New York, N.Y. – The Brennan Center for Justice at NYU Law today welcomed news that Congress has set aside $380 million to shore up the nation’s aging election infrastructure. The Brennan Center has long advocated for replacing outmoded machines and computers vulnerable to hacking or malfunction as a way of securing our democracy.
“With so much infighting on Capitol Hill, this is a breakthrough for election security and the health of our country’s democracy,” said Lawrence Norden, deputy director of the Brennan Center’s democracy program. “Dozens of states are struggling to keep old equipment up to date, and this infusion of cash from Congress is an important down payment on securing our elections, and instilling confidence among the public that their votes will be accurately, securely counted.”

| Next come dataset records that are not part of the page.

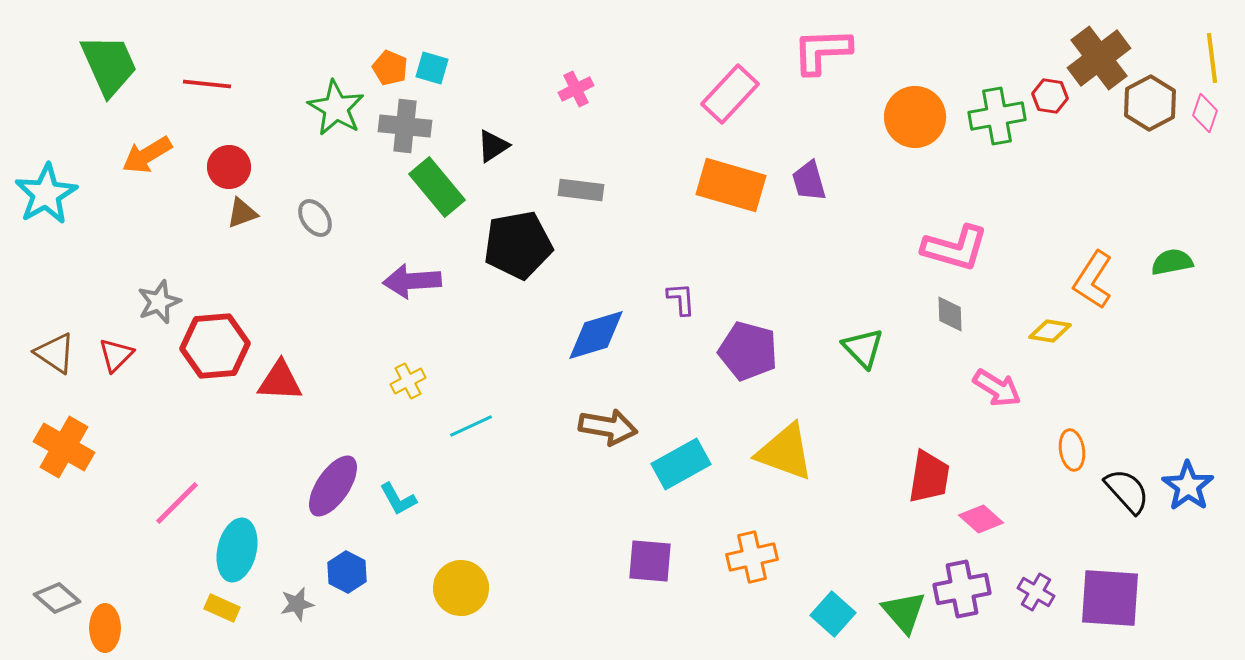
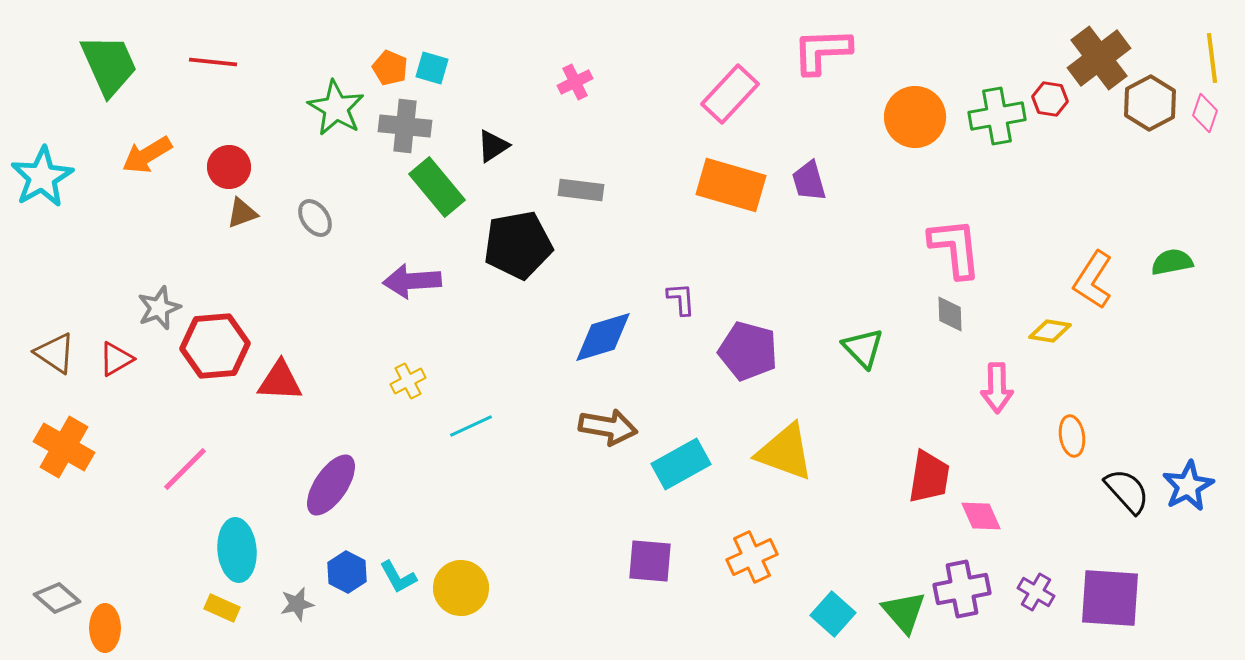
red line at (207, 84): moved 6 px right, 22 px up
pink cross at (576, 89): moved 1 px left, 7 px up
red hexagon at (1050, 96): moved 3 px down
cyan star at (46, 194): moved 4 px left, 17 px up
pink L-shape at (955, 248): rotated 112 degrees counterclockwise
gray star at (159, 302): moved 6 px down
blue diamond at (596, 335): moved 7 px right, 2 px down
red triangle at (116, 355): moved 4 px down; rotated 15 degrees clockwise
pink arrow at (997, 388): rotated 57 degrees clockwise
orange ellipse at (1072, 450): moved 14 px up
purple ellipse at (333, 486): moved 2 px left, 1 px up
blue star at (1188, 486): rotated 9 degrees clockwise
cyan L-shape at (398, 499): moved 78 px down
pink line at (177, 503): moved 8 px right, 34 px up
pink diamond at (981, 519): moved 3 px up; rotated 24 degrees clockwise
cyan ellipse at (237, 550): rotated 18 degrees counterclockwise
orange cross at (752, 557): rotated 12 degrees counterclockwise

The Brennan Center estimates that this fall some 41 states will use balloting machines more than a decade old. The Center has reported that state election officials have resorted to buying spare parts on eBay, and some rely on computers running outdated software like Windows 2000 to manage elections and voter registration.

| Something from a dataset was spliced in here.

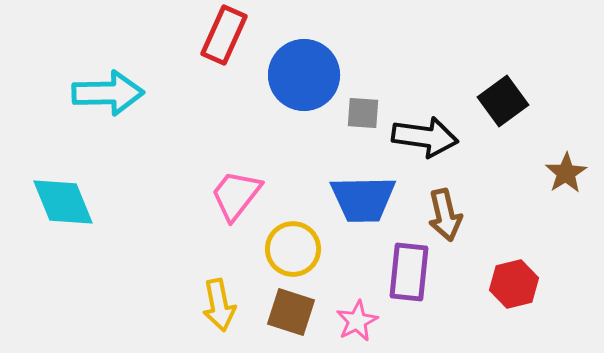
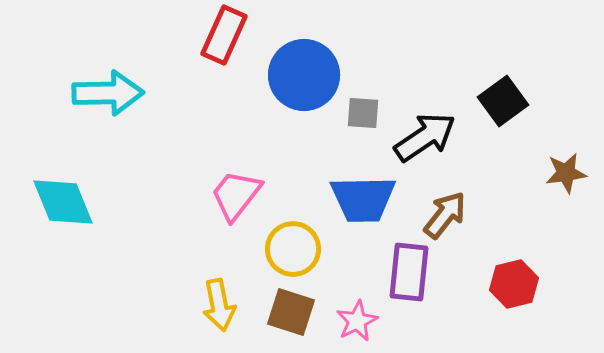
black arrow: rotated 42 degrees counterclockwise
brown star: rotated 24 degrees clockwise
brown arrow: rotated 129 degrees counterclockwise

The Brennan Center has previously advocated for roughly $400 million to replace the nation’s most insecure voting machines, and has worked with lawmakers and voting technology experts to press for these funds to be appropriated by Congress. But in a new analysis conducted by the Brennan Center and Verified Voting, the groups found that because of the way the omnibus funds will be allocated, they will still be insufficient to replace all the country’s most insecure paperless systems that are impossible to audit to ensure accuracy.
“Thirteen states use these types of non-auditable systems – five statewide – and while some states will receive sufficient funds to replace them, most will only get only a fraction of the necessary funds,” said the Brennan Center’s Norden. “So while there is much to celebrate today, tomorrow the campaign to secure our elections continues.”
The Brennan/Verified Voting analysis looks at the replacement cost for what are known as paperless DREs (or direct-recording electronic voting machines). These machines produce no auditable paper ballot, so they are nearly impossible to audit if a system breaks down or malfunctions. The Brennan/Verified Voting analysis then takes the funding allocation formula in the omnibus to estimate how much these new funds will allow states to replace these vulnerable machines.
Of the 13 states that use paperless DREs, the new funds will not allow full replacement in at least 11 of those states.
Note: our estimates are lower than some state-specific estimates. Replacement costs here are based on equipment, not on maintenance or software licensing.
* These numbers have been updated since the morning of March 23 after consultation with the Election Assistance Commission as to how they will apply the HAVA formula.